* EXERCISE REQUIREMENTS
Determine how many lines of the data below contain "vinil", then give only that number.

START INFORMATION SUPPLIED

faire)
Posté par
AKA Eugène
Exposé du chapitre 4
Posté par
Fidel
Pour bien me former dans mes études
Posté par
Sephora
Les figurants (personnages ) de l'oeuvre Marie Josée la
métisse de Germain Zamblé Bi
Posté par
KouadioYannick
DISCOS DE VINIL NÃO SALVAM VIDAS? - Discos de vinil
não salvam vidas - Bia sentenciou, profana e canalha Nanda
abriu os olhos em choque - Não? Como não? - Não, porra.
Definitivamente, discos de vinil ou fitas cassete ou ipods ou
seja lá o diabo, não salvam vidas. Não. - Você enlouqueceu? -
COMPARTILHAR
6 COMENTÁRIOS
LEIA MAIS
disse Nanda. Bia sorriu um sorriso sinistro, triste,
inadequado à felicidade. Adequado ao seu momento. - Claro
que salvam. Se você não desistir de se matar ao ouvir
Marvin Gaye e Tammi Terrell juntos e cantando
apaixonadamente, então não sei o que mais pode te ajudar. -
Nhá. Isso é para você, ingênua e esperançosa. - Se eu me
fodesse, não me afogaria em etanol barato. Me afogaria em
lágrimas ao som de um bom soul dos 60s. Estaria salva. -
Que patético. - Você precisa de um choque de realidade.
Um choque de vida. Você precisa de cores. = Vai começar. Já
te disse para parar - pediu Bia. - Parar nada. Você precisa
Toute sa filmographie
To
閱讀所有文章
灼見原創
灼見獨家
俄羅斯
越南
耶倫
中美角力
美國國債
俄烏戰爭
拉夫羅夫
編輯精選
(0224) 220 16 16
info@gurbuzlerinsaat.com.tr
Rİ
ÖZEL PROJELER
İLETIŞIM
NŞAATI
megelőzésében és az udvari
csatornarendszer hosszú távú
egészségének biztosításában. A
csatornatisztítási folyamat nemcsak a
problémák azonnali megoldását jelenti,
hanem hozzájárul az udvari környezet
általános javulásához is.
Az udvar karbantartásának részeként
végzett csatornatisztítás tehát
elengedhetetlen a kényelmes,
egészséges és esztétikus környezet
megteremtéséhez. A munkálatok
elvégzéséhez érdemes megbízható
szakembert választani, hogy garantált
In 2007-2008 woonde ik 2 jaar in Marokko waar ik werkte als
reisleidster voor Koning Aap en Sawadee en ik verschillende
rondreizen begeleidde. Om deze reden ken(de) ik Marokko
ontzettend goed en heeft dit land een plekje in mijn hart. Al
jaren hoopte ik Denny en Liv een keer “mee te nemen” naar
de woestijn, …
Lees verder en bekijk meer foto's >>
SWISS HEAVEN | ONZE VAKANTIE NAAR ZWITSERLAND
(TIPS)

END INFORMATION SUPPLIED
START INFORMATION SUPPLIED

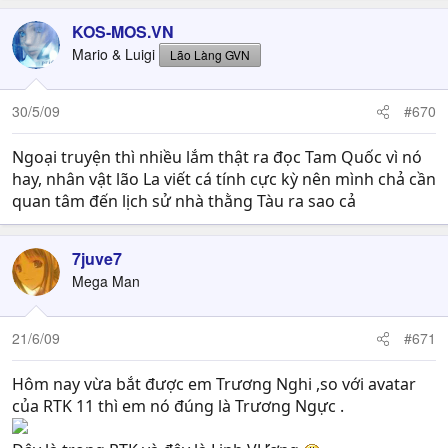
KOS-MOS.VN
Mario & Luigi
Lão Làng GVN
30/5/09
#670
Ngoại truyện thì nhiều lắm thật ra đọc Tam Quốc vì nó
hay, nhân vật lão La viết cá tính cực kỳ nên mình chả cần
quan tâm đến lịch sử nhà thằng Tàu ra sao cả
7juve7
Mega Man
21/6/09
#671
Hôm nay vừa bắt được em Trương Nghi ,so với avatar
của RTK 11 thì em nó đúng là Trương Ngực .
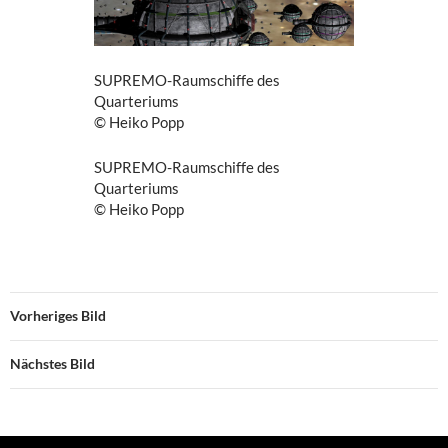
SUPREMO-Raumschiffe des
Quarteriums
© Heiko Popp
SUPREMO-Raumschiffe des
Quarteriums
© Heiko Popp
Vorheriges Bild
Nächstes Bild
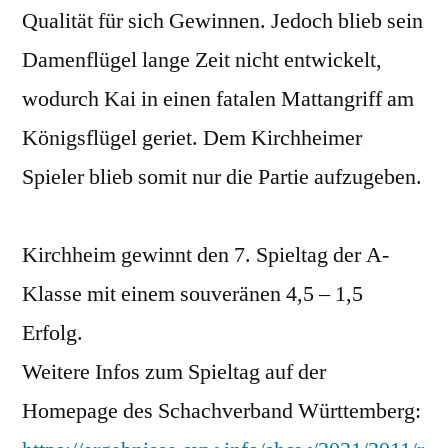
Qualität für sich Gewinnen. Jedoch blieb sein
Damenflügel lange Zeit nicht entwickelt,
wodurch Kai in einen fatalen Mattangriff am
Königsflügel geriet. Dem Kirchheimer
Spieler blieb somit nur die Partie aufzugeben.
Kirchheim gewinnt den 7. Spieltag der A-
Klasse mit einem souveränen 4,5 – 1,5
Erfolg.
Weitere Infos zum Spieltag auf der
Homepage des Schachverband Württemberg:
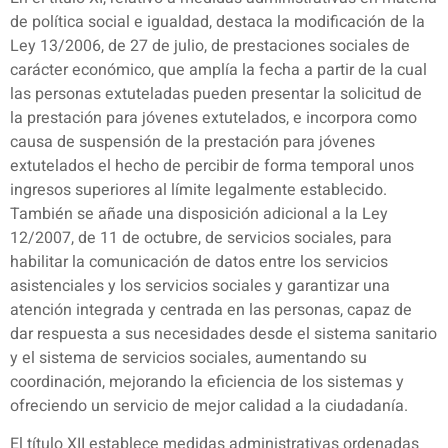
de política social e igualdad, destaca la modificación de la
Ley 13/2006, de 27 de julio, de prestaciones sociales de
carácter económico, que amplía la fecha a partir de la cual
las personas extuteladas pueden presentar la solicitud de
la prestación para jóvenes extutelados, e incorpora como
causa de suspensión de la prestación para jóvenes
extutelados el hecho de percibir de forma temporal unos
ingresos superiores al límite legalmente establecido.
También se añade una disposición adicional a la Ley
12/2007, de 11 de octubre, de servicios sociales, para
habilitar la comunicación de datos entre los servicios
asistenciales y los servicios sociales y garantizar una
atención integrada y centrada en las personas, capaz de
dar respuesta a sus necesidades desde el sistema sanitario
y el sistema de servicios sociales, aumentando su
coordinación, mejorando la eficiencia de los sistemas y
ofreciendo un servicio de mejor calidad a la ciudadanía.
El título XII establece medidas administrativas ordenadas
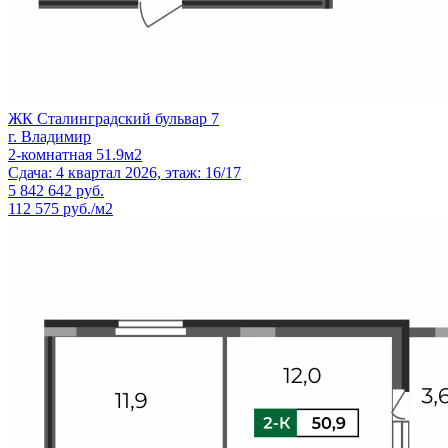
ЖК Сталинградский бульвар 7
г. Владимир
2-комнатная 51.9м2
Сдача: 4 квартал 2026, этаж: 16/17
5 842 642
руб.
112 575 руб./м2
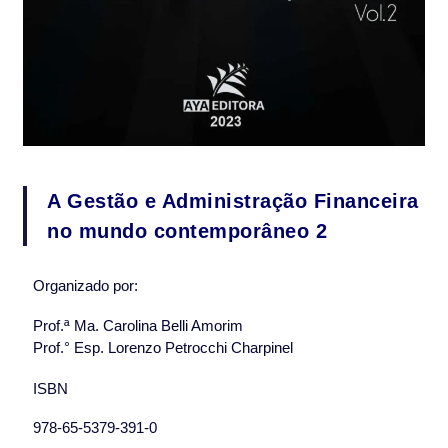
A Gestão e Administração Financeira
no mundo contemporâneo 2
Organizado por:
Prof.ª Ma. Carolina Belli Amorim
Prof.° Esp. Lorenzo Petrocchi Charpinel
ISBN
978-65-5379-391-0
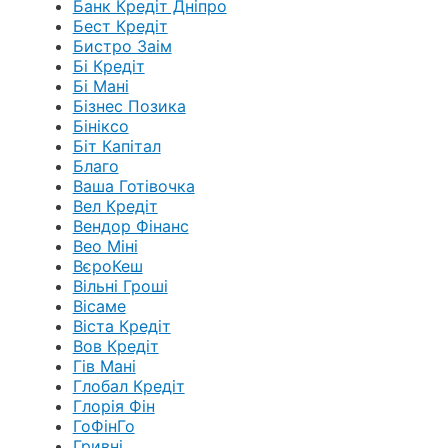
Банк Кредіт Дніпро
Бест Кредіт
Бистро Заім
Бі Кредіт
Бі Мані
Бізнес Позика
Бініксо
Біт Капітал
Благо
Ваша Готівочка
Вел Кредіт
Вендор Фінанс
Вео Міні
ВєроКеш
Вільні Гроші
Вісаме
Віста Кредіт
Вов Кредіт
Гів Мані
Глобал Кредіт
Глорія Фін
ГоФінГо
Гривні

END INFORMATION SUPPLIED
START INFORMATION SUPPLIED

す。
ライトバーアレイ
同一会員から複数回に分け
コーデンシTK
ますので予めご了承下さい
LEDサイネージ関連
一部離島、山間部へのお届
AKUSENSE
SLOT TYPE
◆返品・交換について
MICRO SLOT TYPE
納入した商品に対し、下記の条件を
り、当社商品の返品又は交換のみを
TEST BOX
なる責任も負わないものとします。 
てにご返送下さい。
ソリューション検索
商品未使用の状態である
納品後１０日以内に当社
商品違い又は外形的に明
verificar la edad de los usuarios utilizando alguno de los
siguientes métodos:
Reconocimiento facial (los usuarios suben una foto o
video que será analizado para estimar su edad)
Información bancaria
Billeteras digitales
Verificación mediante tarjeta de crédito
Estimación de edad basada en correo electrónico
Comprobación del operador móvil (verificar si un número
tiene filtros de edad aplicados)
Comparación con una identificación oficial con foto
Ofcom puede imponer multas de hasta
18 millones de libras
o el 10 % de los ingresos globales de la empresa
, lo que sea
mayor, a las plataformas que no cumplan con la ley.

END INFORMATION SUPPLIED

* RESULT FOR THIS TASK
2